President of the Democratic and Republican Left in the National Assembly
- In office 29 November 2011 – 19 June 2012
- Preceded by: Yves Cochet
- Succeeded by: André Chassaigne

Member of the French Senate for Hauts-de-Seine
- In office 29 March 2000 – 28 June 2007
- Preceded by: Michel Duffour
- Succeeded by: Brigitte Gonthier-Maurin

Personal details
- Born: 5 November 1951 (age 74) La Garenne-Colombes, France
- Party: French Communist Party

= Roland Muzeau =

French politician

Roland Muzeau (born 5 November 1951 in La Garenne-Colombes) was a member of the National Assembly of France. He represented the first constituency of the Hauts-de-Seine department, and is a member of the French Communist Party, which sits in the Assembly with the Democratic and Republican Left.

==Biography==
Roland Muzeau worked as a toolmaker at Safran Aircraft Engines in Gennevilliers from 1969 to 1988.

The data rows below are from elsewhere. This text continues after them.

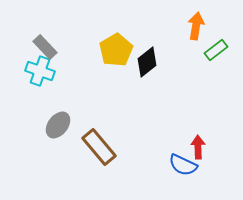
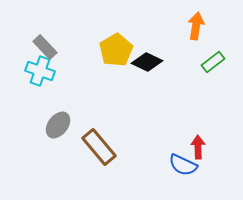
green rectangle: moved 3 px left, 12 px down
black diamond: rotated 64 degrees clockwise
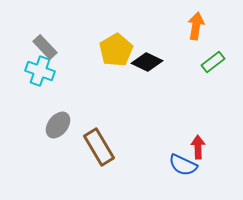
brown rectangle: rotated 9 degrees clockwise
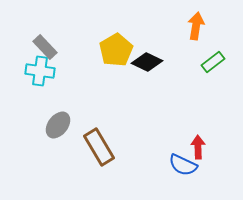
cyan cross: rotated 12 degrees counterclockwise
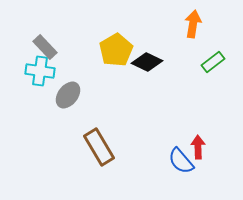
orange arrow: moved 3 px left, 2 px up
gray ellipse: moved 10 px right, 30 px up
blue semicircle: moved 2 px left, 4 px up; rotated 24 degrees clockwise
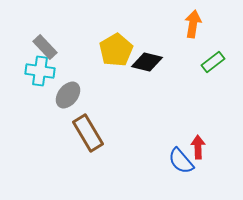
black diamond: rotated 12 degrees counterclockwise
brown rectangle: moved 11 px left, 14 px up
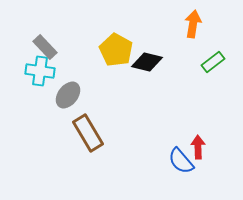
yellow pentagon: rotated 12 degrees counterclockwise
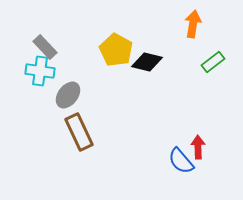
brown rectangle: moved 9 px left, 1 px up; rotated 6 degrees clockwise
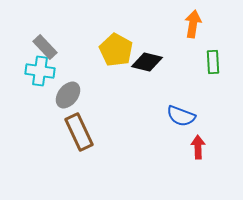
green rectangle: rotated 55 degrees counterclockwise
blue semicircle: moved 45 px up; rotated 28 degrees counterclockwise
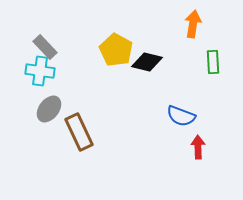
gray ellipse: moved 19 px left, 14 px down
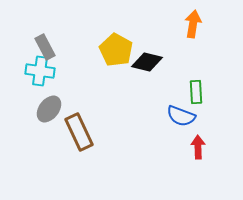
gray rectangle: rotated 15 degrees clockwise
green rectangle: moved 17 px left, 30 px down
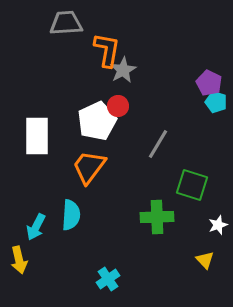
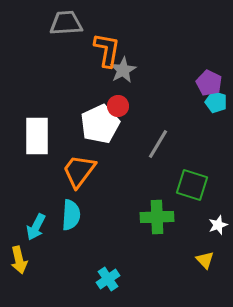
white pentagon: moved 3 px right, 3 px down
orange trapezoid: moved 10 px left, 4 px down
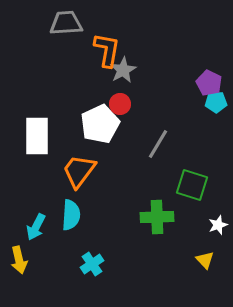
cyan pentagon: rotated 20 degrees counterclockwise
red circle: moved 2 px right, 2 px up
cyan cross: moved 16 px left, 15 px up
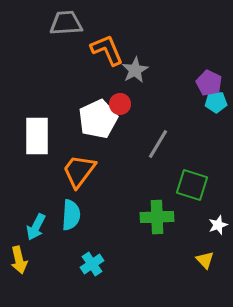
orange L-shape: rotated 33 degrees counterclockwise
gray star: moved 12 px right
white pentagon: moved 2 px left, 5 px up
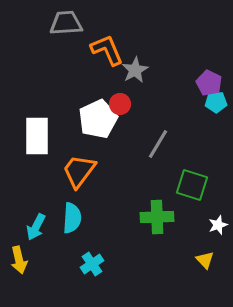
cyan semicircle: moved 1 px right, 3 px down
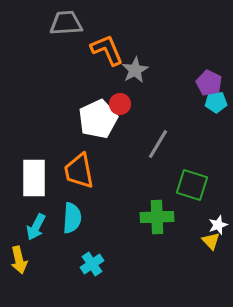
white rectangle: moved 3 px left, 42 px down
orange trapezoid: rotated 48 degrees counterclockwise
yellow triangle: moved 6 px right, 19 px up
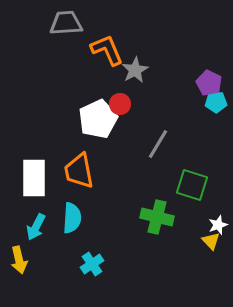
green cross: rotated 16 degrees clockwise
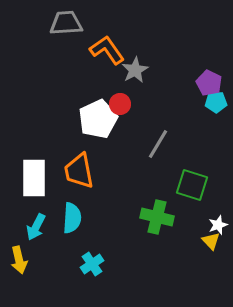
orange L-shape: rotated 12 degrees counterclockwise
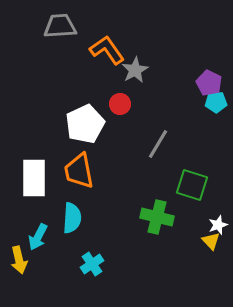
gray trapezoid: moved 6 px left, 3 px down
white pentagon: moved 13 px left, 5 px down
cyan arrow: moved 2 px right, 10 px down
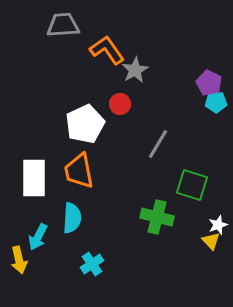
gray trapezoid: moved 3 px right, 1 px up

He became senator for Hauts-de-Seine on March 29, 2000, replacing Michel Duffour, who had been appointed minister. He is a member of the Social Affairs Committee. From October 5, 2001, to June 28, 2007, he was appointed vice-chairman of this committee.

On June 17, 2007, he was elected representative of the 1st district of Hauts-de-Seine with 63.54% of the vote and resigned from his position as senator.

In the 2012 elections, Roland Muzeau lost his seat as deputy when he withdrew in favor of the Socialist candidate Alexis Bachelay, who came out on top in the first round with 32.51% of the vote against 29.76%.